BasisBijbel

Amos 5:8-21 BasisBijbel (BB)

8. Hij die de sterren aan de hemel heeft gezet, Hij die het diepe duister van de nacht verandert in ochtendlicht, Hij die de dag verandert in nacht, Hij die het water van de zee verandert in regen voor het land – is de Heer.

9. Hij is het ook die de machtige neerslaat en zijn sterke stad verwoest.

10. Want jullie haten de mensen die eerlijke rechtspraak willen. Jullie haten mensen die de waarheid spreken.

11. Jullie zijn slecht voor de arme mensen. Jullie dwingen hen om veel graan [ als belasting ] aan jullie te betalen. Jullie hebben zo wel mooie stenen huizen gebouwd, maar jullie zullen er niet in wonen. Jullie hebben wel prachtige wijngaarden geplant, maar jullie zullen er geen wijn van drinken.

12. Want Ik weet alle slechte dingen die jullie hebben gedaan. Jullie bedreigen eerlijke mensen. Jullie laten je omkopen. Jullie doen niets voor de arme mensen.
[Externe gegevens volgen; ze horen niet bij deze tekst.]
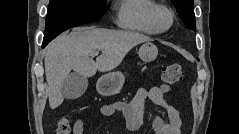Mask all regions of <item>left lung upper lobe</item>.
Wrapping results in <instances>:
<instances>
[{"mask_svg": "<svg viewBox=\"0 0 239 134\" xmlns=\"http://www.w3.org/2000/svg\"><path fill=\"white\" fill-rule=\"evenodd\" d=\"M177 9L179 17L185 23L188 29L196 30V22L194 19V3L193 0H171Z\"/></svg>", "mask_w": 239, "mask_h": 134, "instance_id": "1", "label": "left lung upper lobe"}]
</instances>
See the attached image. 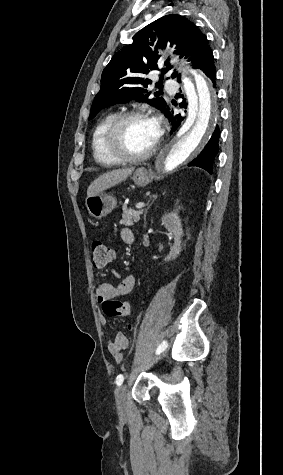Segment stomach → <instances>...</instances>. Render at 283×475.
<instances>
[{
	"mask_svg": "<svg viewBox=\"0 0 283 475\" xmlns=\"http://www.w3.org/2000/svg\"><path fill=\"white\" fill-rule=\"evenodd\" d=\"M153 178H155L152 170H147V168H137L135 170L132 180L136 186H147L152 182ZM117 200L113 198V196H109V194H97V196H89L85 200V206L93 216V218H104L107 214H110L114 208H116Z\"/></svg>",
	"mask_w": 283,
	"mask_h": 475,
	"instance_id": "obj_1",
	"label": "stomach"
}]
</instances>
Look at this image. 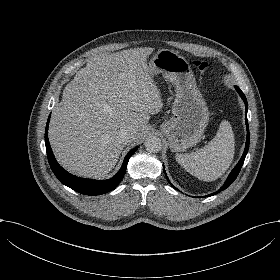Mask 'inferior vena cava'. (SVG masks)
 I'll return each instance as SVG.
<instances>
[{
	"instance_id": "obj_1",
	"label": "inferior vena cava",
	"mask_w": 280,
	"mask_h": 280,
	"mask_svg": "<svg viewBox=\"0 0 280 280\" xmlns=\"http://www.w3.org/2000/svg\"><path fill=\"white\" fill-rule=\"evenodd\" d=\"M119 136L124 143H129L133 140V133L126 129L120 130Z\"/></svg>"
}]
</instances>
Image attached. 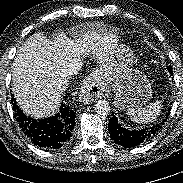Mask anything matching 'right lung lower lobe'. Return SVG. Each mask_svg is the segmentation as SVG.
<instances>
[{
  "instance_id": "98d812e1",
  "label": "right lung lower lobe",
  "mask_w": 183,
  "mask_h": 183,
  "mask_svg": "<svg viewBox=\"0 0 183 183\" xmlns=\"http://www.w3.org/2000/svg\"><path fill=\"white\" fill-rule=\"evenodd\" d=\"M15 117L24 135L35 145L44 149L65 147L75 126V112L62 103L60 111L51 118L36 120L26 116L14 98H11Z\"/></svg>"
}]
</instances>
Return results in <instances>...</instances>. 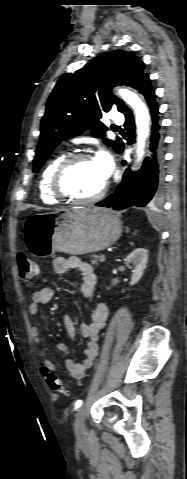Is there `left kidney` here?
Wrapping results in <instances>:
<instances>
[{"label":"left kidney","instance_id":"left-kidney-1","mask_svg":"<svg viewBox=\"0 0 187 479\" xmlns=\"http://www.w3.org/2000/svg\"><path fill=\"white\" fill-rule=\"evenodd\" d=\"M126 262L133 272L130 284L135 285L141 279L146 269L148 251L144 248H137L127 256Z\"/></svg>","mask_w":187,"mask_h":479}]
</instances>
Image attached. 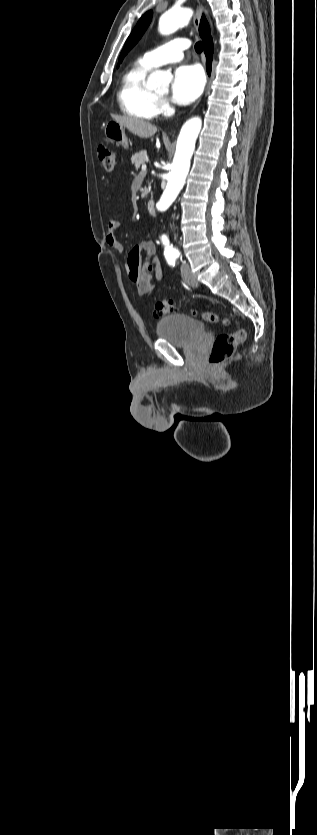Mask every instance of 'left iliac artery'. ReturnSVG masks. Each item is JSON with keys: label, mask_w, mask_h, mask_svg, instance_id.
Segmentation results:
<instances>
[{"label": "left iliac artery", "mask_w": 317, "mask_h": 835, "mask_svg": "<svg viewBox=\"0 0 317 835\" xmlns=\"http://www.w3.org/2000/svg\"><path fill=\"white\" fill-rule=\"evenodd\" d=\"M179 255H180V253L177 251V252L175 253L174 257H178Z\"/></svg>", "instance_id": "obj_1"}]
</instances>
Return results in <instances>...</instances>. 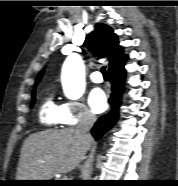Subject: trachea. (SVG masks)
I'll return each instance as SVG.
<instances>
[{
  "label": "trachea",
  "instance_id": "3493384b",
  "mask_svg": "<svg viewBox=\"0 0 178 186\" xmlns=\"http://www.w3.org/2000/svg\"><path fill=\"white\" fill-rule=\"evenodd\" d=\"M101 72H102V74H103V77H104V78H107L106 66H103V67L101 68Z\"/></svg>",
  "mask_w": 178,
  "mask_h": 186
}]
</instances>
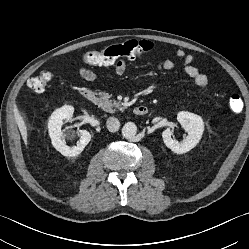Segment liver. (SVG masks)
<instances>
[{"label": "liver", "instance_id": "obj_1", "mask_svg": "<svg viewBox=\"0 0 249 249\" xmlns=\"http://www.w3.org/2000/svg\"><path fill=\"white\" fill-rule=\"evenodd\" d=\"M15 118H16L19 130H20V133L22 135V138H23L25 144H27V142H28L27 141V136H28L27 126L25 124L24 118L21 116V114L19 113L18 110H16V112H15Z\"/></svg>", "mask_w": 249, "mask_h": 249}]
</instances>
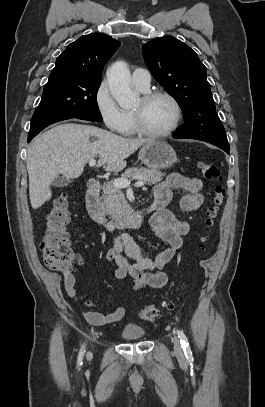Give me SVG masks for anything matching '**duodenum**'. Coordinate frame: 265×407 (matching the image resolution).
Here are the masks:
<instances>
[{
  "label": "duodenum",
  "instance_id": "1",
  "mask_svg": "<svg viewBox=\"0 0 265 407\" xmlns=\"http://www.w3.org/2000/svg\"><path fill=\"white\" fill-rule=\"evenodd\" d=\"M86 192V208L89 216L93 221L102 225L109 231H115L120 228H137L142 224L146 214L156 206L161 205L160 201H154L151 205L137 208L128 213L120 220H108L100 205L99 194L101 184L96 179H90L87 185Z\"/></svg>",
  "mask_w": 265,
  "mask_h": 407
}]
</instances>
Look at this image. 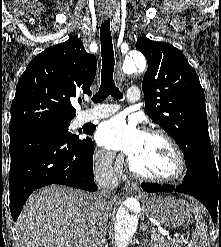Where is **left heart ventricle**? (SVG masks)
Returning a JSON list of instances; mask_svg holds the SVG:
<instances>
[{"label": "left heart ventricle", "mask_w": 221, "mask_h": 247, "mask_svg": "<svg viewBox=\"0 0 221 247\" xmlns=\"http://www.w3.org/2000/svg\"><path fill=\"white\" fill-rule=\"evenodd\" d=\"M130 160L137 171L151 176L168 177L177 171V159L173 149L158 136L144 134Z\"/></svg>", "instance_id": "1"}]
</instances>
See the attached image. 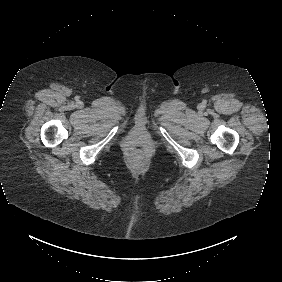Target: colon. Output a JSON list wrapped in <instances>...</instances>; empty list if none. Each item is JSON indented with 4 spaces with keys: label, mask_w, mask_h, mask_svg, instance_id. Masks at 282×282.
I'll return each instance as SVG.
<instances>
[{
    "label": "colon",
    "mask_w": 282,
    "mask_h": 282,
    "mask_svg": "<svg viewBox=\"0 0 282 282\" xmlns=\"http://www.w3.org/2000/svg\"><path fill=\"white\" fill-rule=\"evenodd\" d=\"M130 160L133 165L137 167H142L147 164L149 160V155L146 150L142 148H137L132 151L130 155Z\"/></svg>",
    "instance_id": "5ec220e1"
}]
</instances>
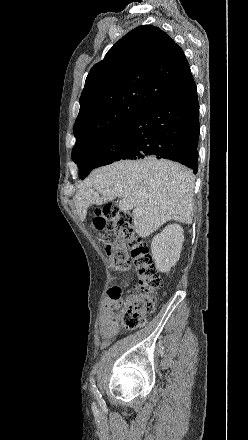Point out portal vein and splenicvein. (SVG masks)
Here are the masks:
<instances>
[{"mask_svg":"<svg viewBox=\"0 0 248 440\" xmlns=\"http://www.w3.org/2000/svg\"><path fill=\"white\" fill-rule=\"evenodd\" d=\"M119 207L125 211L131 210L133 208V201L121 199L119 202Z\"/></svg>","mask_w":248,"mask_h":440,"instance_id":"1","label":"portal vein and splenic vein"}]
</instances>
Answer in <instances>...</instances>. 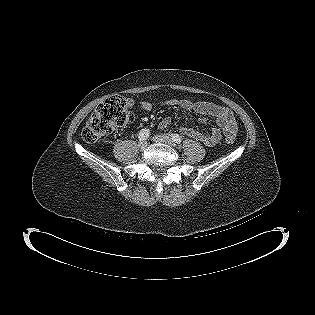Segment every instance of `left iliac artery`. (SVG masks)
I'll use <instances>...</instances> for the list:
<instances>
[{"label": "left iliac artery", "mask_w": 315, "mask_h": 315, "mask_svg": "<svg viewBox=\"0 0 315 315\" xmlns=\"http://www.w3.org/2000/svg\"><path fill=\"white\" fill-rule=\"evenodd\" d=\"M171 137H172V140L178 144H180L182 141L181 137L178 134H172Z\"/></svg>", "instance_id": "1"}]
</instances>
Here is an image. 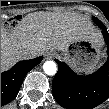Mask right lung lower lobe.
Segmentation results:
<instances>
[{"mask_svg": "<svg viewBox=\"0 0 109 109\" xmlns=\"http://www.w3.org/2000/svg\"><path fill=\"white\" fill-rule=\"evenodd\" d=\"M43 57L20 61L10 70L1 73V106L11 102L19 92L26 74L42 61Z\"/></svg>", "mask_w": 109, "mask_h": 109, "instance_id": "right-lung-lower-lobe-1", "label": "right lung lower lobe"}]
</instances>
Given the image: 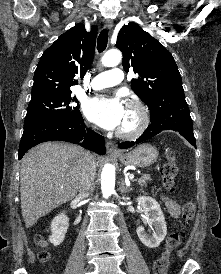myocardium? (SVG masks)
<instances>
[{
    "instance_id": "f54148a6",
    "label": "myocardium",
    "mask_w": 221,
    "mask_h": 274,
    "mask_svg": "<svg viewBox=\"0 0 221 274\" xmlns=\"http://www.w3.org/2000/svg\"><path fill=\"white\" fill-rule=\"evenodd\" d=\"M126 107L135 110L138 120L137 123L129 129H119L117 136L123 139H135L147 129L150 123L149 110L146 105L138 99L128 100Z\"/></svg>"
}]
</instances>
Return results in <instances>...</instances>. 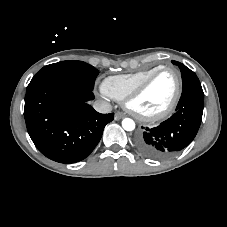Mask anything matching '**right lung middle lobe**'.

13. Wie verstandig is, houdt er zijn mond over. Het is te gevaarlijk om er iets van te zeggen.

14. Jullie zéggen wel dat de Heer met jullie is. Maar dan moeten jullie het goede doen, en niet het kwade. Dan zullen jullie leven. Dan zal de Heer wérkelijk met jullie zijn, zoals jullie zeggen.

15. Haat het kwaad, en doe het goede. Spreek eerlijk recht. Misschien zal God, de Heer van de hemelse legers, dan genade hebben met wat er nog van Israël is overgebleven.

16. De Heer, de God van de hemelse legers, zegt: Op alle pleinen zal verdriet zijn. In alle straten zullen de mensen huilen! De boerenknechten zullen geroepen worden om [ over de doden ] te klagen, omdat er niet genoeg klaagvrouwen zullen zijn.

17. In alle wijngaarden zal worden getreurd en gehuild wanneer Ik kom om jullie te straffen, zegt de Heer.

18. Sommige mensen verlangen naar de dag dat de Heer rechtspreekt. Maar waarom? Want wat zal die dag jullie brengen? Het zal een dag van diepe duisternis zijn, en geen dag van licht!

19. Het zal zijn alsof je vlucht voor een leeuw, maar dan wordt overvallen door een beer. En als je dan je huis in komt en tegen de muur leunt, word je gebeten door een slang.

20. Het zal een dag van diepe duisternis zijn, en geen dag van licht! Het zal donker zijn, zonder één enkel straaltje licht.

21. [ De Heer zegt: ] Ik haat de feesten die jullie voor Mij vieren. Ik kan die bijeenkomsten niet meer zíen.